Some minutes into Zindagi Na Milegi Dobara(ZNMD), to be bride Kalki Koechlin announces that her would-be Abhay Deol and his long time friends would undertake a final bachelor trip across Spain and each one of them would choose an adventure trip and that the others would oblige. For all practical purposes, that is the entire story of Zoya Akthar’s second attempt in wielding the megaphone.
If Luck by Chance was a tongue in cheek look at cinema with a cheeky title, ZNMD is a lighter look at life itself. Kabir, Arjun and Imran three friends drifted away by years reunite for a long unfulfilled wish. The class differences between them are established poignantly by the choice of wardrobe and class of travel.
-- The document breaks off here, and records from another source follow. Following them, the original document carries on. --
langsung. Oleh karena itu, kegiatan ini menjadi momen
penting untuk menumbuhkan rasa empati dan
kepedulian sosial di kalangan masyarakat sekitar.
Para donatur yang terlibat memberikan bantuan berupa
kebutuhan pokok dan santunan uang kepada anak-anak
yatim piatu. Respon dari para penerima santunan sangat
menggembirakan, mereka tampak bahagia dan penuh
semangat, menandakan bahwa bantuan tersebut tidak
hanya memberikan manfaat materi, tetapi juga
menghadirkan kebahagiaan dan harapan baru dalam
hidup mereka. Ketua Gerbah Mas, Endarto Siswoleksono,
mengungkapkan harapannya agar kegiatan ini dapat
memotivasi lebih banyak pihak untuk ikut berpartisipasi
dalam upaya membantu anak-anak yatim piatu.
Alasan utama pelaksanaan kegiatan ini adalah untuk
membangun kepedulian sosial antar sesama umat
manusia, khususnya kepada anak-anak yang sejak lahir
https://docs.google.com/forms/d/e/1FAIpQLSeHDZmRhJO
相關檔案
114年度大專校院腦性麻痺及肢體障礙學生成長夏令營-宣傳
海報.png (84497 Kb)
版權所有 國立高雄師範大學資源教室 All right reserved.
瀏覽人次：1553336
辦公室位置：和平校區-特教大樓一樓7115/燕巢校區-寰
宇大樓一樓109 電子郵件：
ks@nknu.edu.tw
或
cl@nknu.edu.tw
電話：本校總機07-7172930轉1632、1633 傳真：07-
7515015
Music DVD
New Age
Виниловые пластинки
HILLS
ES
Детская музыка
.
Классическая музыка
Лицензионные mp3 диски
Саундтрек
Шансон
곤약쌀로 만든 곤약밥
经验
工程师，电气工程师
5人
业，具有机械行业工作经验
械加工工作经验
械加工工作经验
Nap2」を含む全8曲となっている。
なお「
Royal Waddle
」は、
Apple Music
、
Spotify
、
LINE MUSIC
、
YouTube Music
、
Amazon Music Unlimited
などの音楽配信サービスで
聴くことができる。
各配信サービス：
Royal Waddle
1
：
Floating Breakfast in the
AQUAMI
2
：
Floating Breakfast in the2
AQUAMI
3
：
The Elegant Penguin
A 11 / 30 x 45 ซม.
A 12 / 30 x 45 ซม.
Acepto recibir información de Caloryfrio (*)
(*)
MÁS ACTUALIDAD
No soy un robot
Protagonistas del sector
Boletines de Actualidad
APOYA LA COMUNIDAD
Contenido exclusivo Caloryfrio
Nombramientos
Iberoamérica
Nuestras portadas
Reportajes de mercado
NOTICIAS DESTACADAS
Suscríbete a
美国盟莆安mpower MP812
Hrithik Roshan plays serious Arjun, the London Stockbroker who dreams of a laidback retirement life but only if he works hard now. Parental issues and writerly dreams haunt the funny Irfan expertly played by Farhan Akthar While Abhay Deol plays the buffer between the two and has problems on his own.
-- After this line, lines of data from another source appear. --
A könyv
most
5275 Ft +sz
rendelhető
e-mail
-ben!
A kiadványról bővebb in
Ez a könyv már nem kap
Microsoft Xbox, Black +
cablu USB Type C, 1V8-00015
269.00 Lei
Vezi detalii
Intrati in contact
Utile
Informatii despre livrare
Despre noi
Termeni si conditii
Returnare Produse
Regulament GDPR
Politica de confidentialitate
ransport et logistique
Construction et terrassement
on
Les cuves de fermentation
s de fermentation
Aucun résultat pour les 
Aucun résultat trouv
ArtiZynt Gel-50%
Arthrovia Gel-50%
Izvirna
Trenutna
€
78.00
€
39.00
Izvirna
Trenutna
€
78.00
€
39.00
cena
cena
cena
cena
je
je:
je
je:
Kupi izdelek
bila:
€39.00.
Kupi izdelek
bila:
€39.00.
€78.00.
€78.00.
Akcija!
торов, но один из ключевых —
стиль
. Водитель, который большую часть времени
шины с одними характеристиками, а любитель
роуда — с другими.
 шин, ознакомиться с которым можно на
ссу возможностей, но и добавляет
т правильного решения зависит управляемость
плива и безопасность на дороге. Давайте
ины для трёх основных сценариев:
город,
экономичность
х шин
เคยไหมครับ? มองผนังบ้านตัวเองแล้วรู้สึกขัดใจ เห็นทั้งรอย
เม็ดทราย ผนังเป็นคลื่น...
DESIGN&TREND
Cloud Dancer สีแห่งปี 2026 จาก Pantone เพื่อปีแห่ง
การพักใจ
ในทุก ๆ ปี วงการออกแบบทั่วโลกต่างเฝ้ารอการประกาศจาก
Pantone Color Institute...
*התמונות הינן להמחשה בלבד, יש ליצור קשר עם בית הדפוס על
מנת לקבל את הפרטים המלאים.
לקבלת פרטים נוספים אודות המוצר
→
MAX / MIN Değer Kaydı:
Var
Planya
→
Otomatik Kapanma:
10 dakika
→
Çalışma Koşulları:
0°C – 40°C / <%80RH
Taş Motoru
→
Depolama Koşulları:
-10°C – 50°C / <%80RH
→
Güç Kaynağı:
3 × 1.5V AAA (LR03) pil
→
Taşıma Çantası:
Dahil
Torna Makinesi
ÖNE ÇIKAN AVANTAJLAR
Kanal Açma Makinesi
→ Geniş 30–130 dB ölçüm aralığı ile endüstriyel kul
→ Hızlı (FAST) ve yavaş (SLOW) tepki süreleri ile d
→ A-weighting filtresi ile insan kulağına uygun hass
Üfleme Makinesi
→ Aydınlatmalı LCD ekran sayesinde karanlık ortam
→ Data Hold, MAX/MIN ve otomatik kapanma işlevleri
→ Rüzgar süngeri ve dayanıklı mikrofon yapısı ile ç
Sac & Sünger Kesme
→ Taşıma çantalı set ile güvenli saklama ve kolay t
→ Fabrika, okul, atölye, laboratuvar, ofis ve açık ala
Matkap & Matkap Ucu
The film has very little to do with adventure sports but more about the protagonists finding out what is the best way to lead a life, the film succeeds in that attempt without being preachy. The scenes in which the boys overcome their fears are inspiringly shot.
Each of the characters has their own part to play and not one bad apple could be found in this barrel of a movie in which acting is uniformly good. Worthy of mention is Katrina Kaif whose sweet candy beauty has been used unlike before to portray a free adventure seeking spirit and Kalki as Kabir’s suddenly possessive girl friend.
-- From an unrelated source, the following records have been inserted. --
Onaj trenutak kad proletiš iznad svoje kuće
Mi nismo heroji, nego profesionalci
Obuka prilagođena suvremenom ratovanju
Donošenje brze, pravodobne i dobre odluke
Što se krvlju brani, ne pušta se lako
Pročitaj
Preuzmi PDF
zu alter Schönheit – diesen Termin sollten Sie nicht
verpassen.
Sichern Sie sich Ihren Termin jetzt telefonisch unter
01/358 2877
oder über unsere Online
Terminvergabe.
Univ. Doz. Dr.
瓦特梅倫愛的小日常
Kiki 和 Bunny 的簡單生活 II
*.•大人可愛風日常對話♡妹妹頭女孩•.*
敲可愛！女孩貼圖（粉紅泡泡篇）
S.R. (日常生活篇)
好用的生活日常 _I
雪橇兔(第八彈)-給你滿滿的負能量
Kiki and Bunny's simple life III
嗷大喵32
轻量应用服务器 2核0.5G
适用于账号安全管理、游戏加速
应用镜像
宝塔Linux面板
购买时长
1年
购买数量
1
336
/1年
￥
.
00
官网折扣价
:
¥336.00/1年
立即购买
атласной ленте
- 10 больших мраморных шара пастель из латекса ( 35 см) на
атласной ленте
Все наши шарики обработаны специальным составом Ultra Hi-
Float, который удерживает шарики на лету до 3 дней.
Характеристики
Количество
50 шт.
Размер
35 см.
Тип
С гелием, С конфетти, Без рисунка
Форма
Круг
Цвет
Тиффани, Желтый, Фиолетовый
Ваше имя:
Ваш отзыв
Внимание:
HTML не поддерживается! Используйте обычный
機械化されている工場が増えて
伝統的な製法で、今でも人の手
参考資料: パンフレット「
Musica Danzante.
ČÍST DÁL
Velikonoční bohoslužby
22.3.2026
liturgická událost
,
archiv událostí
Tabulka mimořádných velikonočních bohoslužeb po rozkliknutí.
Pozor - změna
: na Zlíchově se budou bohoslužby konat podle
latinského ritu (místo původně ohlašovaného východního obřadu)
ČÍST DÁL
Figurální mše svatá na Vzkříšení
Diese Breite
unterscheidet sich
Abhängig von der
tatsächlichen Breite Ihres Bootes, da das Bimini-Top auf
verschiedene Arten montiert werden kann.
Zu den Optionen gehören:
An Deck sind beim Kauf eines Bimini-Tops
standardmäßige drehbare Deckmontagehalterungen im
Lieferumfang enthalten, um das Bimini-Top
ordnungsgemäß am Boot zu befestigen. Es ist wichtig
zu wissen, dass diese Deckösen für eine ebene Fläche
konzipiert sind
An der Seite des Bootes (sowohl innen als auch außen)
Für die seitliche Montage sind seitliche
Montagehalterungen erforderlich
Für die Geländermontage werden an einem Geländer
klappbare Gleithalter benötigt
The expanse and culture of Spain accentuates the sequences, as do the laugh out loud funny dinner conversations between the boys. Shankar, Eshaan and Loy deliver a solid soundtrack to Javed Akhtar’s lines.
Zindagi Na Milegi Dobara is an interesting watch and will occupy a proud place in the lives of Zoya Akthar and crew. For never have the sounds of hugging and patting backs made more sense on screen. No, I have not seen Dil Chahta Hai.
While on the other hand Deiva Thirumagal suffers from the over involvement of everyone in the spotlight, consider me in the insensitive bracket but I find that most films dealing with the issues of disabilities are very much the same. It is similar to the underdog sports story in which we know right from the moment we look into that poster,what will happen in the end.
People not unlike us, seems a viable artistic option for directors out of filmable material and one more excuse for the lead actor to come up with an ‘award worthy’ performance. If directors are willing to take up the task of educating the public on the issue of autism, then a proper documentary seems to me at least a better option in achieving that goal.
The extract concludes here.